### What to produce
Every entry must be set down exactly in the answer; no pictures should appear.

### Input data

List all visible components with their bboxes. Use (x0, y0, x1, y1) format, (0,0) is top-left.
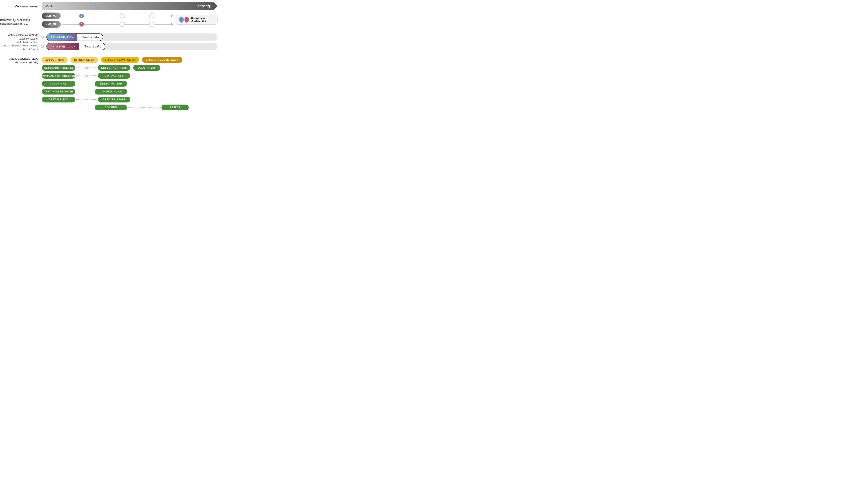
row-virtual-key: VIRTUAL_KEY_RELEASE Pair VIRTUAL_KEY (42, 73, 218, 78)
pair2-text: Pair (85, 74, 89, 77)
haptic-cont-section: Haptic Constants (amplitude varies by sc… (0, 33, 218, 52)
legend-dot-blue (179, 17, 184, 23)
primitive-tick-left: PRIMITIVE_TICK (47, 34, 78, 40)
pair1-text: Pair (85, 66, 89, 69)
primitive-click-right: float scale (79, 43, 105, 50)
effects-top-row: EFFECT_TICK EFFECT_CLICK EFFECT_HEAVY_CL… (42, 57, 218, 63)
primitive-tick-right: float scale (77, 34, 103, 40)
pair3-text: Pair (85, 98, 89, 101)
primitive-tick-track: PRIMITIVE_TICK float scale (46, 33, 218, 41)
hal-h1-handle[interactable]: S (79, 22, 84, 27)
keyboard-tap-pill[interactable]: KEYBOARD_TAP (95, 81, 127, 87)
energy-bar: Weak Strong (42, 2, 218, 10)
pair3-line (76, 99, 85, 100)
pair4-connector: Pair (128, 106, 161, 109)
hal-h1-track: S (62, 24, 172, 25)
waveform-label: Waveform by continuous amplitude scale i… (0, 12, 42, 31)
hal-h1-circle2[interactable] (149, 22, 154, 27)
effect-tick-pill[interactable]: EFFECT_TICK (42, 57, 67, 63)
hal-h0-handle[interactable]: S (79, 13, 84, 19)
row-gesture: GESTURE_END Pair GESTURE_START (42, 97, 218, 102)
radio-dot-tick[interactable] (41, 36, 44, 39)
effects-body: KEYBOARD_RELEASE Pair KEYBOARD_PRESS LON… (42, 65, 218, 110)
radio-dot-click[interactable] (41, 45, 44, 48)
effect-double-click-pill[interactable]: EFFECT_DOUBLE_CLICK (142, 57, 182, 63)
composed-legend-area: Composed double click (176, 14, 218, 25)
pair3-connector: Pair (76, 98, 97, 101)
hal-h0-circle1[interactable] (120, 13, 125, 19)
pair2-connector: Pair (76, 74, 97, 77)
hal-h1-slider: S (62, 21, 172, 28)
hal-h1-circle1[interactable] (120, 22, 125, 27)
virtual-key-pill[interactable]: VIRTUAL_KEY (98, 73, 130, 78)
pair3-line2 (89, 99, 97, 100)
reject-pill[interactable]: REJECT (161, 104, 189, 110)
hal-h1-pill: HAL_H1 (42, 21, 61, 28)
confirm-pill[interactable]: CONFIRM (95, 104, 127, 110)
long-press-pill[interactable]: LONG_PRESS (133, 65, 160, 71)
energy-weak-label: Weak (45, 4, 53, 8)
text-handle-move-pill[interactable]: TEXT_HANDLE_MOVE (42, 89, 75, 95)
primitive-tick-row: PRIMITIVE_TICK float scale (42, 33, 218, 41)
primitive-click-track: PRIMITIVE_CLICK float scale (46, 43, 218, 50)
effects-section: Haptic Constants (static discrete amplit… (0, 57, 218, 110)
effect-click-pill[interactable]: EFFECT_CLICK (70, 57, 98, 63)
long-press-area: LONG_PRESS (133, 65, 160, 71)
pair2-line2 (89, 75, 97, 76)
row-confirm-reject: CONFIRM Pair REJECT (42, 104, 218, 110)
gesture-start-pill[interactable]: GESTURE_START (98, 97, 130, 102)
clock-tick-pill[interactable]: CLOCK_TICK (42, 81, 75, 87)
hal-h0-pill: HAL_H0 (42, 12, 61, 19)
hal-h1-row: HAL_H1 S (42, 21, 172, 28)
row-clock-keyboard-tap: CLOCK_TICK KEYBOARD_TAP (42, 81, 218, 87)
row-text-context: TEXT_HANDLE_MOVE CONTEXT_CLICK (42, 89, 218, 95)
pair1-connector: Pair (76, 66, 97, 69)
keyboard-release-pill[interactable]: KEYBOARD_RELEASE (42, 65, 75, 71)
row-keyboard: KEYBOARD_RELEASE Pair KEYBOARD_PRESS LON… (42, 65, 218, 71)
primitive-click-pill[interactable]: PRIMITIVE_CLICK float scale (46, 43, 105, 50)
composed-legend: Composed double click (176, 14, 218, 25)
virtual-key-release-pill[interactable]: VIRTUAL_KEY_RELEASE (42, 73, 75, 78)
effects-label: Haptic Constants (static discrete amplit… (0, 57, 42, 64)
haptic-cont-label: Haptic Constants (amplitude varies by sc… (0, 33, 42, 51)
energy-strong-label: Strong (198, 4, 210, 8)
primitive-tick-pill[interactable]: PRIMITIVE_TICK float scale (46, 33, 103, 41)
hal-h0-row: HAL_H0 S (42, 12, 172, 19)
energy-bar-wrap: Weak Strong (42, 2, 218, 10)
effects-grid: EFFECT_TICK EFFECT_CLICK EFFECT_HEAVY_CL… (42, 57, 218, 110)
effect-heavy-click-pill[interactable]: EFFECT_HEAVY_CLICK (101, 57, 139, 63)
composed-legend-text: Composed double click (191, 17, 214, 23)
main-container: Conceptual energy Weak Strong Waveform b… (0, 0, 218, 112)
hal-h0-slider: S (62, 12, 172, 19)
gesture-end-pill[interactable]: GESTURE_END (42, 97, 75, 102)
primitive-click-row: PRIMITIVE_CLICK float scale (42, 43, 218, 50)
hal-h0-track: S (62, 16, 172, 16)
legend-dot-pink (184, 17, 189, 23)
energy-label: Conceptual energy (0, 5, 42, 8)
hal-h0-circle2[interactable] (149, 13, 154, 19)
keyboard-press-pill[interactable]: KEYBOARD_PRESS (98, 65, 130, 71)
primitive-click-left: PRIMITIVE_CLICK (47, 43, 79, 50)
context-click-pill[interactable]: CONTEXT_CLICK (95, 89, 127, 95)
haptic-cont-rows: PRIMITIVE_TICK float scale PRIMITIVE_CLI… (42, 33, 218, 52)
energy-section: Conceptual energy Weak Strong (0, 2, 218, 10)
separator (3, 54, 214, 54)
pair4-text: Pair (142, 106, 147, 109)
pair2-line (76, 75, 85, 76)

### Result below
List all visible components with their bboxes. Use (x0, y0, x1, y1) format, (0,0) is top-left.
row-virtual-key: VIRTUAL_KEY_RELEASE Pair VIRTUAL_KEY (42, 73, 218, 78)
pair2-text: Pair (85, 74, 89, 77)
haptic-cont-section: Haptic Constants (amplitude varies by sc… (0, 33, 218, 52)
legend-dot-blue (179, 17, 184, 23)
primitive-tick-left: PRIMITIVE_TICK (47, 34, 78, 40)
pair1-text: Pair (85, 66, 89, 69)
primitive-click-right: float scale (79, 43, 105, 50)
effects-top-row: EFFECT_TICK EFFECT_CLICK EFFECT_HEAVY_CL… (42, 57, 218, 63)
primitive-tick-right: float scale (77, 34, 103, 40)
pair3-text: Pair (85, 98, 89, 101)
primitive-tick-track: PRIMITIVE_TICK float scale (46, 33, 218, 41)
hal-h1-handle[interactable]: S (79, 22, 84, 27)
keyboard-tap-pill[interactable]: KEYBOARD_TAP (95, 81, 127, 87)
energy-bar: Weak Strong (42, 2, 218, 10)
pair3-line (76, 99, 85, 100)
pair4-connector: Pair (128, 106, 161, 109)
hal-h1-track: S (62, 24, 172, 25)
waveform-label: Waveform by continuous amplitude scale i… (0, 12, 42, 31)
hal-h1-circle2[interactable] (149, 22, 154, 27)
effect-tick-pill[interactable]: EFFECT_TICK (42, 57, 67, 63)
hal-h0-handle[interactable]: S (79, 13, 84, 19)
row-gesture: GESTURE_END Pair GESTURE_START (42, 97, 218, 102)
radio-dot-tick[interactable] (41, 36, 44, 39)
effects-body: KEYBOARD_RELEASE Pair KEYBOARD_PRESS LON… (42, 65, 218, 110)
radio-dot-click[interactable] (41, 45, 44, 48)
effect-double-click-pill[interactable]: EFFECT_DOUBLE_CLICK (142, 57, 182, 63)
composed-legend-area: Composed double click (176, 14, 218, 25)
pair3-connector: Pair (76, 98, 97, 101)
hal-h0-circle1[interactable] (120, 13, 125, 19)
pair2-connector: Pair (76, 74, 97, 77)
hal-h1-slider: S (62, 21, 172, 28)
hal-h1-circle1[interactable] (120, 22, 125, 27)
virtual-key-pill[interactable]: VIRTUAL_KEY (98, 73, 130, 78)
pair3-line2 (89, 99, 97, 100)
reject-pill[interactable]: REJECT (161, 104, 189, 110)
hal-h1-pill: HAL_H1 (42, 21, 61, 28)
confirm-pill[interactable]: CONFIRM (95, 104, 127, 110)
long-press-pill[interactable]: LONG_PRESS (133, 65, 160, 71)
energy-weak-label: Weak (45, 4, 53, 8)
text-handle-move-pill[interactable]: TEXT_HANDLE_MOVE (42, 89, 75, 95)
primitive-tick-row: PRIMITIVE_TICK float scale (42, 33, 218, 41)
primitive-click-track: PRIMITIVE_CLICK float scale (46, 43, 218, 50)
effects-section: Haptic Constants (static discrete amplit… (0, 57, 218, 110)
effect-click-pill[interactable]: EFFECT_CLICK (70, 57, 98, 63)
long-press-area: LONG_PRESS (133, 65, 160, 71)
pair2-line2 (89, 75, 97, 76)
row-confirm-reject: CONFIRM Pair REJECT (42, 104, 218, 110)
gesture-start-pill[interactable]: GESTURE_START (98, 97, 130, 102)
clock-tick-pill[interactable]: CLOCK_TICK (42, 81, 75, 87)
hal-h0-pill: HAL_H0 (42, 12, 61, 19)
hal-h1-row: HAL_H1 S (42, 21, 172, 28)
row-clock-keyboard-tap: CLOCK_TICK KEYBOARD_TAP (42, 81, 218, 87)
row-text-context: TEXT_HANDLE_MOVE CONTEXT_CLICK (42, 89, 218, 95)
pair1-connector: Pair (76, 66, 97, 69)
keyboard-release-pill[interactable]: KEYBOARD_RELEASE (42, 65, 75, 71)
row-keyboard: KEYBOARD_RELEASE Pair KEYBOARD_PRESS LON… (42, 65, 218, 71)
primitive-click-pill[interactable]: PRIMITIVE_CLICK float scale (46, 43, 105, 50)
composed-legend: Composed double click (176, 14, 218, 25)
virtual-key-release-pill[interactable]: VIRTUAL_KEY_RELEASE (42, 73, 75, 78)
effects-label: Haptic Constants (static discrete amplit… (0, 57, 42, 64)
haptic-cont-label: Haptic Constants (amplitude varies by sc… (0, 33, 42, 51)
energy-strong-label: Strong (198, 4, 210, 8)
primitive-tick-pill[interactable]: PRIMITIVE_TICK float scale (46, 33, 103, 41)
hal-h0-row: HAL_H0 S (42, 12, 172, 19)
energy-bar-wrap: Weak Strong (42, 2, 218, 10)
effects-grid: EFFECT_TICK EFFECT_CLICK EFFECT_HEAVY_CL… (42, 57, 218, 110)
effect-heavy-click-pill[interactable]: EFFECT_HEAVY_CLICK (101, 57, 139, 63)
composed-legend-text: Composed double click (191, 17, 214, 23)
main-container: Conceptual energy Weak Strong Waveform b… (0, 0, 218, 112)
hal-h0-slider: S (62, 12, 172, 19)
gesture-end-pill[interactable]: GESTURE_END (42, 97, 75, 102)
primitive-click-row: PRIMITIVE_CLICK float scale (42, 43, 218, 50)
hal-h0-track: S (62, 16, 172, 16)
legend-dot-pink (184, 17, 189, 23)
energy-label: Conceptual energy (0, 5, 42, 8)
hal-h0-circle2[interactable] (149, 13, 154, 19)
keyboard-press-pill[interactable]: KEYBOARD_PRESS (98, 65, 130, 71)
primitive-click-left: PRIMITIVE_CLICK (47, 43, 79, 50)
context-click-pill[interactable]: CONTEXT_CLICK (95, 89, 127, 95)
haptic-cont-rows: PRIMITIVE_TICK float scale PRIMITIVE_CLI… (42, 33, 218, 52)
energy-section: Conceptual energy Weak Strong (0, 2, 218, 10)
separator (3, 54, 214, 54)
pair4-text: Pair (142, 106, 147, 109)
pair2-line (76, 75, 85, 76)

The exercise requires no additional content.